§ **Task brief**
The answer must be the full data, restated word for word, with no pictures in it.

§ **Material to process**
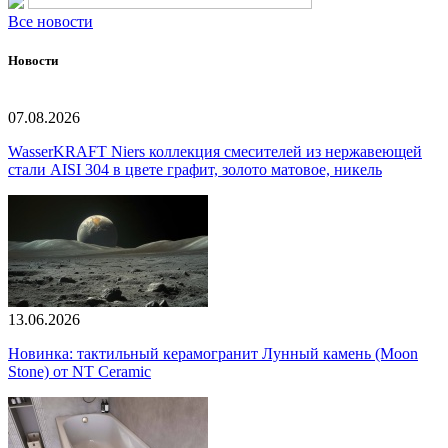
Все новости
Новости
07.08.2026
WasserKRAFT Niers коллекция смесителей из нержавеющей
стали AISI 304 в цвете графит, золото матовое, никель
13.06.2026
Новинка: тактильный керамогранит Лунный камень (Moon
Stone) от NT Ceramic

§ **Result for this exercise**
Все новости
Новости
07.08.2026
WasserKRAFT Niers коллекция смесителей из нержавеющей
стали AISI 304 в цвете графит, золото матовое, никель
13.06.2026
Новинка: тактильный керамогранит Лунный камень (Moon
Stone) от NT Ceramic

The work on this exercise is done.